Nell'analizzare Dominion è quanto mai fondamentale sottolineare le traversie produttive sopramenzionate in quanto risultano evidenti alcune mancanze a esse dovute, come una certa schizofrenia nel rapporto tra fotografia e commento musicale, per non parlare della pessima computer grafica utilizzata per le iene che infestano i dintorni degli scavi archeologici. Nonostante ciò e persino a discapito di una sceneggiatura altrui, la poetica del regista de Il collezionista di carte (The Card Counter, Paul Schrader, 2021) emerge con incontestabile evidenza anche in un contesto di limitata indipendenza creativa, facendo di Merrin un personaggio estremamente vicino a Travis Bickle e William Tell. Come questi ultimi vive ai margini di quello che una volta era il suo mondo a causa di un'esperienza traumatica che non riesce a superare e dopo un incontro inaspettato con l'innocenza perduta tenta di percorrere una strada di redenzione, di chiara matrice cristiana. Proprio a tale proposito ecco che l'espiazione del peccato viene ulteriormente espansa rispetto agli esempi precedenti, dato che in questo caso il protagonista è letteralmente alle prese con colui che incarna l'esatto opposto dell'amore divino, che non a caso ha scelto come involucro fisico il corpo di un reietto come Lankester. Lontano però dai consueti schemi dell'horror (e dalle aspettative di Morgan Creek Productions) Schrader pone Lucifero al centro dell'intreccio solamente nella parte finale del lungometraggio, dove appare come una figura glabra e asessuata che, alla stregua di quanto visto in L'ultima tentazione di Cristo (The Last Temptation of Christ, Martin Scorsese, 1988), agisce indirettamente, con fare seducente, per portare alla luce quel lato oscuro che è insito nella natura umana, persino senza la sua intromissione fattuale.
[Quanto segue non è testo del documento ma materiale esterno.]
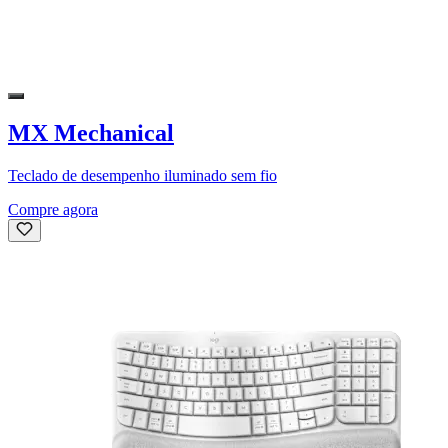
MX Mechanical
Teclado de desempenho iluminado sem fio
Compre agora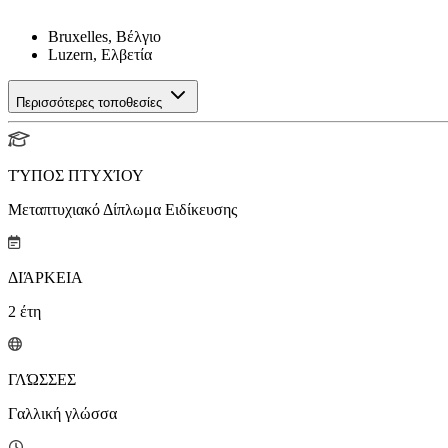
Bruxelles, Βέλγιο
Luzern, Ελβετία
Περισσότερες τοποθεσίες
ΤΎΠΟΣ ΠΤΥΧΊΟΥ
Μεταπτυχιακό Δίπλωμα Ειδίκευσης
ΔΙΆΡΚΕΙΑ
2
έτη
ΓΛΏΣΣΕΣ
Γαλλική γλώσσα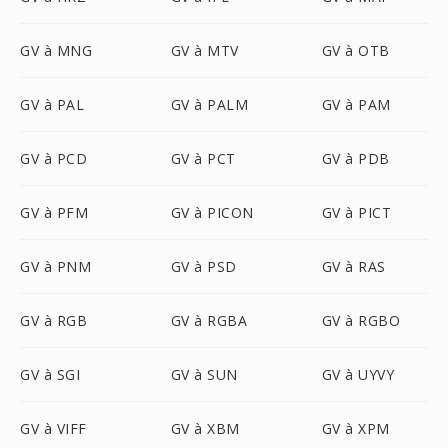
GV à MNG
GV à MTV
GV à OTB
GV à PAL
GV à PALM
GV à PAM
GV à PCD
GV à PCT
GV à PDB
GV à PFM
GV à PICON
GV à PICT
GV à PNM
GV à PSD
GV à RAS
GV à RGB
GV à RGBA
GV à RGBO
GV à SGI
GV à SUN
GV à UYVY
GV à VIFF
GV à XBM
GV à XPM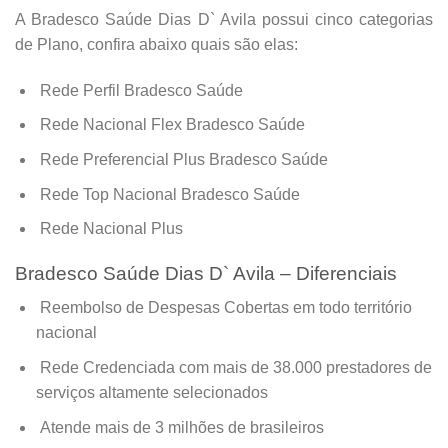
A Bradesco Saúde Dias D` Avila possui cinco categorias
de Plano, confira abaixo quais são elas:
Rede Perfil Bradesco Saúde
Rede Nacional Flex Bradesco Saúde
Rede Preferencial Plus Bradesco Saúde
Rede Top Nacional Bradesco Saúde
Rede Nacional Plus
Bradesco Saúde Dias D` Avila – Diferenciais
Reembolso de Despesas Cobertas em todo território
nacional
Rede Credenciada com mais de 38.000 prestadores de
serviços altamente selecionados
Atende mais de 3 milhões de brasileiros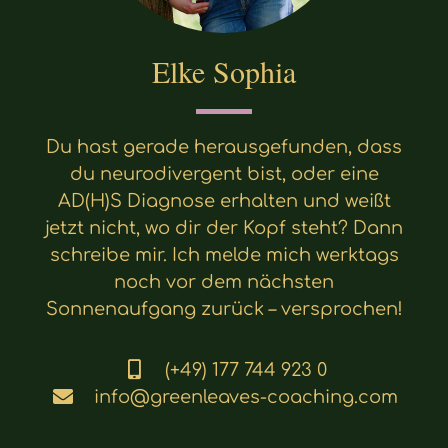
Elke Sophia
Du hast gerade herausgefunden, dass
du neurodivergent bist, oder eine
AD(H)S Diagnose erhalten und weißt
jetzt nicht, wo dir der Kopf steht? Dann
schreibe mir. Ich melde mich werktags
noch vor dem nächsten
Sonnenaufgang zurück – versprochen!
(+49) 177 744 923 0
info@greenleaves-coaching.com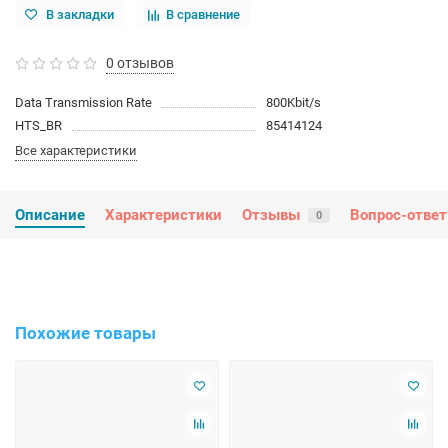
В закладки
В сравнение
0 отзывов
Data Transmission Rate
800Kbit/s
HTS_BR
85414124
Все характеристики
Описание
Характеристики
Отзывы
Вопрос-ответ
0
Похожие товары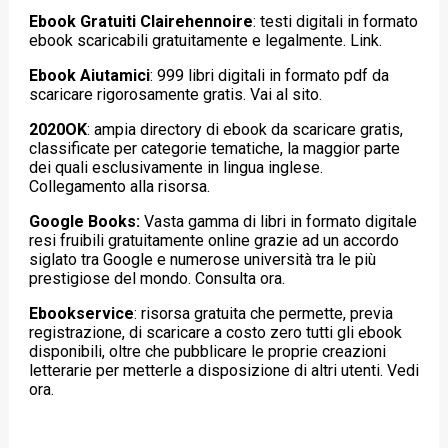
Ebook Gratuiti Clairehennoire
: testi digitali in formato
ebook scaricabili gratuitamente e legalmente. Link.
Ebook Aiutamici
:
999 libri digitali in formato pdf da
scaricare rigorosamente gratis. Vai al sito.
2020OK
: ampia directory di ebook da scaricare gratis,
classificate per categorie tematiche, la maggior parte
dei quali esclusivamente in lingua inglese.
Collegamento alla risorsa.
Google Books:
Vasta gamma di libri in formato digitale
resi fruibili gratuitamente online grazie ad un accordo
siglato tra Google e numerose università tra le più
prestigiose del mondo. Consulta ora.
Ebookservice
: risorsa gratuita che permette, previa
registrazione, di scaricare a costo zero tutti gli ebook
disponibili, oltre che pubblicare le proprie creazioni
letterarie per metterle a disposizione di altri utenti. Vedi
ora.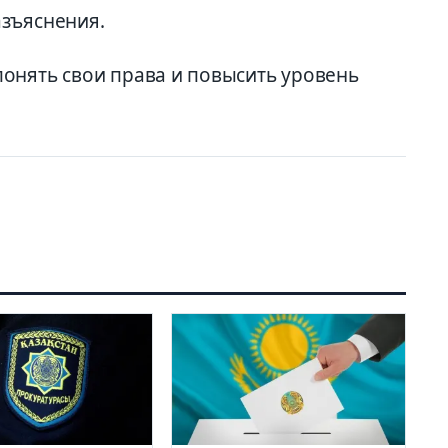
азъяснения.
онять свои права и повысить уровень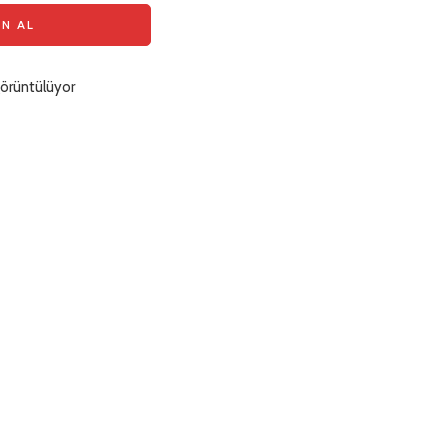
IN AL
örüntülüyor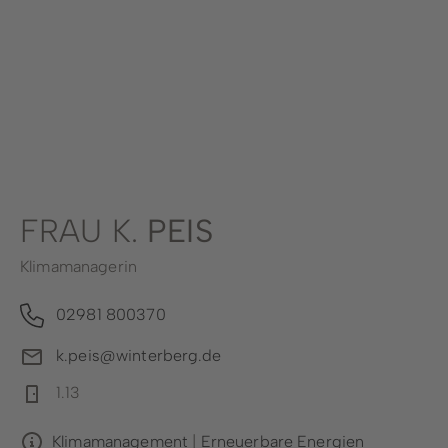
Stadtwerke
Wirtschaftsförderung
Stadtmarketing
Forstbetrieb
Bauhof
FRAU K.
PEIS
Schwimmbad
Klimamanagerin
02981 800370
k.peis@winterberg.de
1.13
Klimamanagement
|
Erneuerbare Energien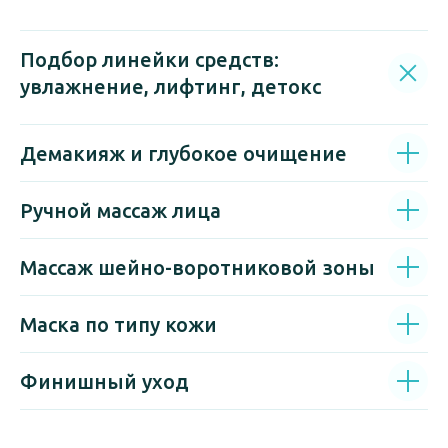
Подбор линейки средств:
увлажнение, лифтинг, детокс
Демакияж и глубокое очищение
Ручной массаж лица
Массаж шейно-воротниковой зоны
Маска по типу кожи
Финишный уход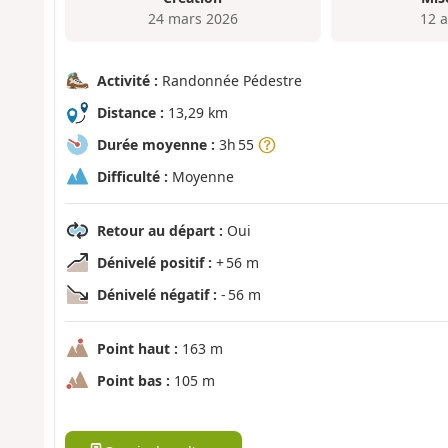
24 mars 2026
12 a
Activité :
Randonnée Pédestre
Distance :
13,29 km
Durée moyenne :
3h 55
Difficulté :
Moyenne
Retour au départ :
Oui
Dénivelé positif :
+ 56 m
Dénivelé négatif :
- 56 m
Point haut :
163 m
Point bas :
105 m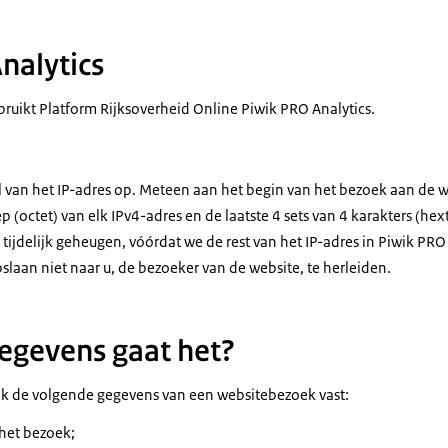
nalytics
bruikt Platform Rijksoverheid Online Piwik PRO Analytics.
l van het IP-adres op. Meteen aan het begin van het bezoek aan de w
p (octet) van elk IPv4-adres en de laatste 4 sets van 4 karakters (hex
n tijdelijk geheugen, vóórdat we de rest van het IP-adres in Piwik PRO
laan niet naar u, de bezoeker van de website, te herleiden.
egevens gaat het?
wik de volgende gegevens van een websitebezoek vast:
 het bezoek;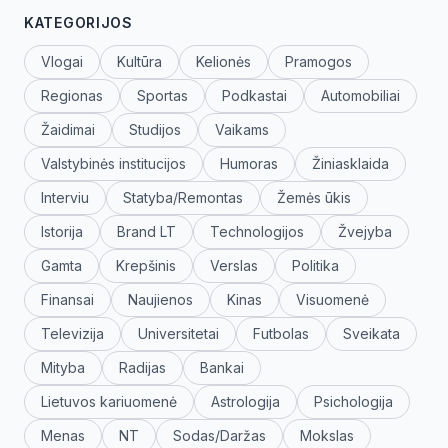
KATEGORIJOS
Vlogai
Kultūra
Kelionės
Pramogos
Regionas
Sportas
Podkastai
Automobiliai
Žaidimai
Studijos
Vaikams
Valstybinės institucijos
Humoras
Žiniasklaida
Interviu
Statyba/Remontas
Žemės ūkis
Istorija
Brand LT
Technologijos
Žvejyba
Gamta
Krepšinis
Verslas
Politika
Finansai
Naujienos
Kinas
Visuomenė
Televizija
Universitetai
Futbolas
Sveikata
Mityba
Radijas
Bankai
Lietuvos kariuomenė
Astrologija
Psichologija
Menas
NT
Sodas/Daržas
Mokslas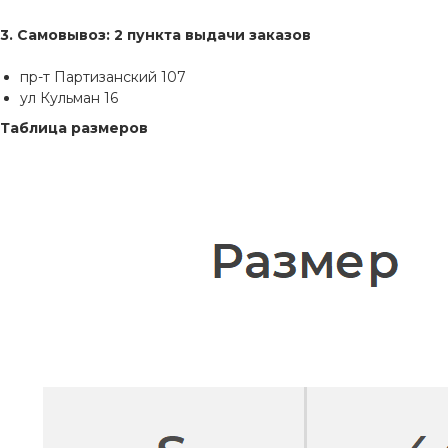
3. Самовывоз: 2 пункта выдачи заказов
пр-т Партизанский 107
ул Кульман 16
Таблица размеров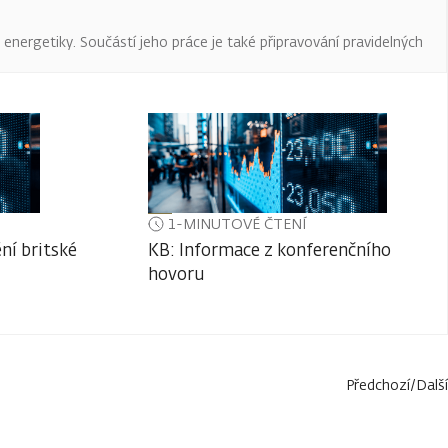
a energetiky. Součástí jeho práce je také připravování pravidelných
1-MINUTOVÉ ČTENÍ
ní britské
KB: Informace z konferenčního
hovoru
Předchozí
/
Další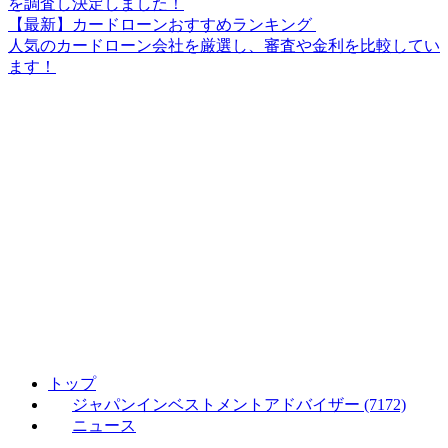
を調査し決定しました！
【最新】カードローンおすすめランキング
人気のカードローン会社を厳選し、審査や金利を比較してい
ます！
トップ
ジャパンインベストメントアドバイザー (7172)
ニュース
Ancora prima dell'apparizione demoniaca la pellicola è costantemente intarsiata dalla presenza del Male, a cominciare dalla brutalità dei gendarmi tedeschi che costringono Merrin a sacrificare dieci suoi concittadini, facendo vacillare in maniera decisiva la sua fede in Dio e nella bontà nel mondo. Esattamente l'obiettivo attribuito dalla teologia al Diavolo, raggiunto però non dall'ex angelo più bello del Paradiso, bensì dalle stesse creature nate a immagine e somiglianza del Signore.
Grazie anche alla meravigliosa fotografia di Vittorio Storaro, quasi completamente votata all'uso di illuminazione naturale, che ricorda molto il lavoro svolto su un altro film incentrato sul lato oscuro dell'animo umano (Apocalypse Now, Francis Ford Coppola, 1979), l'autore di First Reformed (Paul Schrader, 2017) rinuncia alla facile spettacolarizzazione hollywoodiana del soprannaturale per affrontare il più ancestrale dei paradossi cristiani ed etici in generale, ovvero l'esistenza del Male nel cuore di ogni essere umano, mettendo in parallelo l'orrore della Storia (il nazismo) con quello individuale dell'uomo che qualche decennio dopo avrebbe sacrificato persino la propria vita nel tentativo di salvare una ragazza innocente, rea solamente di aver attirato le attenzioni delle ombre che proiettano le luci più splendenti.